A hospital trust that took on community services in two London boroughs is looking to offer all its services on a bundled tariff in 2012-13.

Whittington Trust chief executive Yi Mien Koh told HSJ the trust would look to provide all of the services across the two boroughs for a flat fee, the same price as this year’s planned turnover of £264m.

The Whittington took over the running of community services for NHS Haringey and NHS Islington in April.

The boroughs cover a population of 440,000.

Ms Koh said the funding model would see the risk of extra activity transferred from commissioners to the trust.
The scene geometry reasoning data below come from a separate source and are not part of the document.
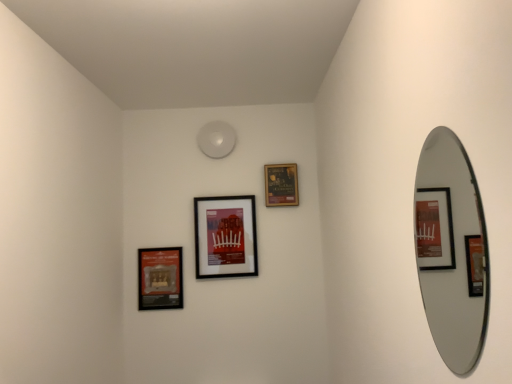 Question: From a real-world perspective, is matte black picture frame at center, the second picture frame positioned from the left, above or below silver metallic mirror at right?

Choices:
 (A) above
 (B) below

Answer: (A)

Question: Is matte black picture frame at center, the second picture frame positioned from the left, situated inside silver metallic mirror at right or outside?

Choices:
 (A) outside
 (B) inside

Answer: (A)

Question: Considering the real-world distances, which object is closest to the silver metallic mirror at right?

Choices:
 (A) matte black picture frame at center, the 2th picture frame when ordered from right to left
 (B) matte black picture frame at lower left, the 3th picture frame from the right
 (C) matte black picture frame at upper center, arranged as the 3th picture frame when viewed from the left

Answer: (C)

Question: Which of these objects is positioned farthest from the silver metallic mirror at right?

Choices:
 (A) matte black picture frame at upper center, arranged as the 3th picture frame when viewed from the left
 (B) matte black picture frame at lower left, the 3th picture frame from the right
 (C) matte black picture frame at center, the second picture frame positioned from the left

Answer: (B) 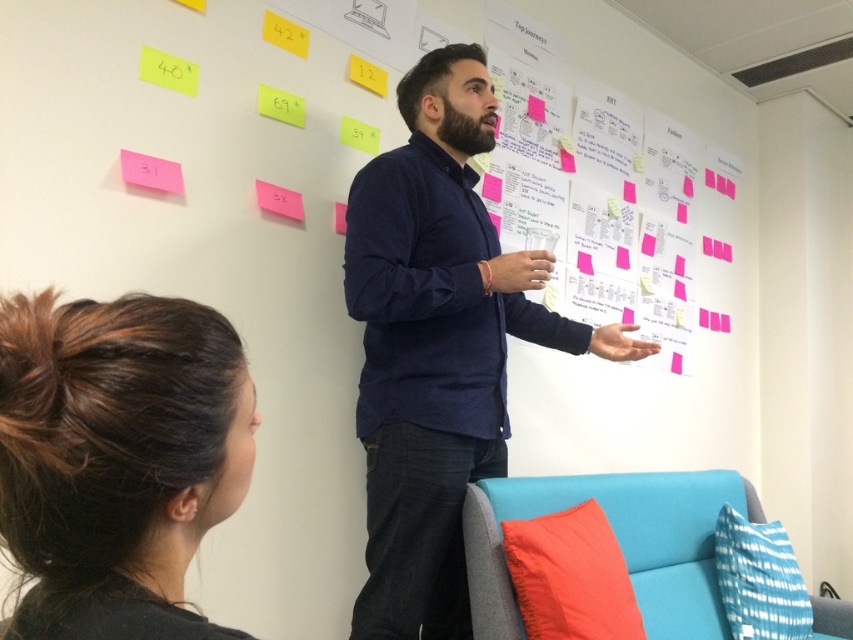 You are an observer in the office scene. You notice the dark blue shirt at center and the yellow paper at upper left. Which object is taller?

The dark blue shirt at center is taller than the yellow paper at upper left.

You are an observer in the office scene. You notice the dark brown hair at lower left and the pink paper at upper center. Which object has a greater width?

The dark brown hair at lower left has a greater width than the pink paper at upper center.

You are an observer in the office scene. You notice the dark blue shirt at center and the yellow paper at upper left. Which object takes up more visual space in the image?

The dark blue shirt at center takes up more visual space than the yellow paper at upper left because it is bigger. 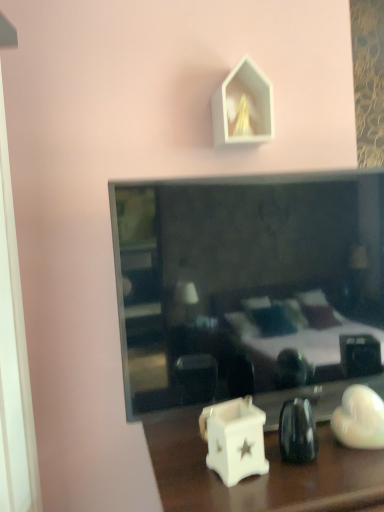 Locate an element on the screen. This screenshot has width=384, height=512. blank area to the left of white ceramic candle holder at lower center is located at coordinates (175, 473). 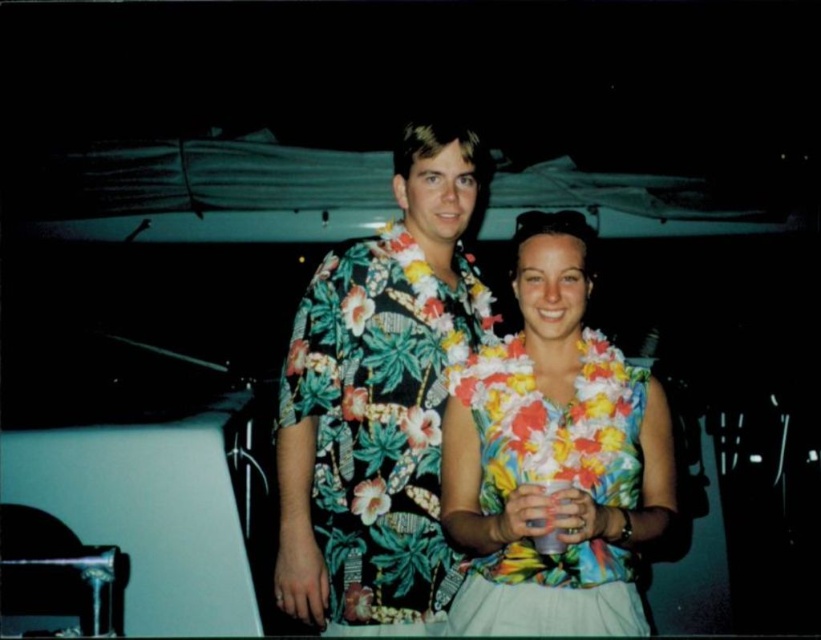 Can you confirm if floral fabric lei at center is positioned to the left of translucent plastic cup at center?

In fact, floral fabric lei at center is to the right of translucent plastic cup at center.

This screenshot has height=640, width=821. What do you see at coordinates (553, 458) in the screenshot?
I see `floral fabric lei at center` at bounding box center [553, 458].

Which is in front, point (613, 589) or point (556, 488)?

Positioned in front is point (556, 488).

The image size is (821, 640). Find the location of `floral fabric lei at center`. floral fabric lei at center is located at coordinates (553, 458).

Does floral print shirt at center appear on the left side of translucent plastic cup at center?

Indeed, floral print shirt at center is positioned on the left side of translucent plastic cup at center.

Between floral print shirt at center and translucent plastic cup at center, which one is positioned lower?

translucent plastic cup at center is lower down.

This screenshot has width=821, height=640. I want to click on floral print shirt at center, so click(x=379, y=400).

Locate an element on the screen. The height and width of the screenshot is (640, 821). floral print shirt at center is located at coordinates (379, 400).

Does floral print shirt at center have a smaller size compared to floral fabric lei at center?

No.

Which is in front, point (407, 596) or point (555, 604)?

Point (555, 604)

At what (x,y) coordinates should I click in order to perform the action: click on floral print shirt at center. Please return your answer as a coordinate pair (x, y). Looking at the image, I should click on (379, 400).

The image size is (821, 640). I want to click on floral print shirt at center, so click(379, 400). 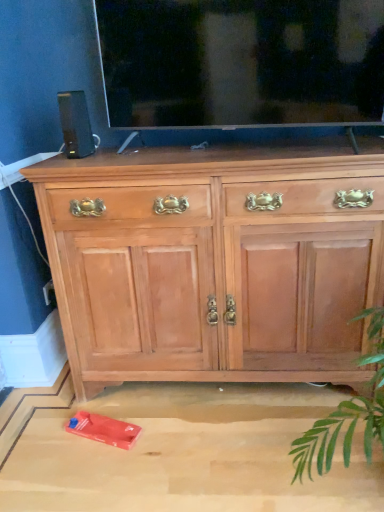 You are a GUI agent. You are given a task and a screenshot of the screen. Output one action in this format:
    pyautogui.click(x=<x>, y=<y>)
    Task: Click on the transparent glass tv at upper center
    
    Given the screenshot: What is the action you would take?
    pyautogui.click(x=242, y=62)

The image size is (384, 512). Find the location of `light wood cabinet at center`. light wood cabinet at center is located at coordinates (213, 263).

I want to click on transparent glass tv at upper center, so click(242, 62).

Is transparent glass tv at upper center facing towards black plastic speaker at upper left?

No, transparent glass tv at upper center is not turned towards black plastic speaker at upper left.

Based on their sizes in the image, would you say transparent glass tv at upper center is bigger or smaller than black plastic speaker at upper left?

transparent glass tv at upper center is bigger than black plastic speaker at upper left.

Considering the relative positions of transparent glass tv at upper center and black plastic speaker at upper left in the image provided, is transparent glass tv at upper center to the left of black plastic speaker at upper left from the viewer's perspective?

No, transparent glass tv at upper center is not to the left of black plastic speaker at upper left.

Can we say transparent glass tv at upper center lies outside black plastic speaker at upper left?

That's correct, transparent glass tv at upper center is outside of black plastic speaker at upper left.

From a real-world perspective, which object stands above the other?

transparent glass tv at upper center is physically above.

Considering the sizes of transparent glass tv at upper center and light wood cabinet at center in the image, is transparent glass tv at upper center wider or thinner than light wood cabinet at center?

In the image, transparent glass tv at upper center appears to be more narrow than light wood cabinet at center.

Which is in front, point (175, 91) or point (269, 330)?

The point (175, 91) is more forward.

Does transparent glass tv at upper center touch light wood cabinet at center?

No, transparent glass tv at upper center is not next to light wood cabinet at center.

Identify the location of chest of drawers in front of the black plastic speaker at upper left. Image resolution: width=384 pixels, height=512 pixels. (213, 263).

Does light wood cabinet at center have a lesser width compared to black plastic speaker at upper left?

No.

From the image's perspective, is light wood cabinet at center positioned above or below black plastic speaker at upper left?

Based on their image positions, light wood cabinet at center is located beneath black plastic speaker at upper left.

Considering the relative sizes of black plastic speaker at upper left and light wood cabinet at center in the image provided, is black plastic speaker at upper left taller than light wood cabinet at center?

In fact, black plastic speaker at upper left may be shorter than light wood cabinet at center.

Based on the photo, which of these two, black plastic speaker at upper left or light wood cabinet at center, is wider?

light wood cabinet at center.

Is black plastic speaker at upper left aimed at light wood cabinet at center?

No, black plastic speaker at upper left is not facing towards light wood cabinet at center.

Between light wood cabinet at center and transparent glass tv at upper center, which one has more height?

light wood cabinet at center.

Considering the sizes of light wood cabinet at center and transparent glass tv at upper center in the image, is light wood cabinet at center bigger or smaller than transparent glass tv at upper center?

Clearly, light wood cabinet at center is larger in size than transparent glass tv at upper center.

Considering the sizes of light wood cabinet at center and transparent glass tv at upper center in the image, is light wood cabinet at center wider or thinner than transparent glass tv at upper center?

light wood cabinet at center is wider than transparent glass tv at upper center.

From a real-world perspective, between light wood cabinet at center and transparent glass tv at upper center, who is vertically higher?

From a 3D spatial view, transparent glass tv at upper center is above.

Does black plastic speaker at upper left have a larger size compared to transparent glass tv at upper center?

Actually, black plastic speaker at upper left might be smaller than transparent glass tv at upper center.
“My proposal is that we run at the same price as this year. We can then plan our services and our commissioners face no extra risk,” she said.

Haringey is one of three primary care trusts in the north central London cluster predicting a deficit for this year. It anticipates a year-end overspend of £18.8m.

The Whittington also plans to model different types of service delivery across the area. It hopes to develop services appropriate to the needs of populations with different levels of variation. “Hopefully by the end of 2012-13 we will have different options on the menu for different areas” said Ms Koh, pointing out commissioners may want different types of service in their area.

Greg Battle, the trust’s medical director of integrated care and a local GP, said there was “still the suspicion from some commissioners that this is the acute growing its business”. However he believed the bundled tariff plan would contradict this.

The trust is also looking at making joint appointments with Islington Council for social care positions.

Whittington’s plans were revealed as smaller acute trusts look at alternative models of provision. HSJ reported last week on Somerset-based Weston Area Health Trust’s investigation of the Valencia model of integrated care, which sees the regional government pay a fixed price per inhabitant to a private contractor for primary and secondary care.

Wye Valley Trust in Herefordshire is the first organisation in England to provide community, acute and social care services.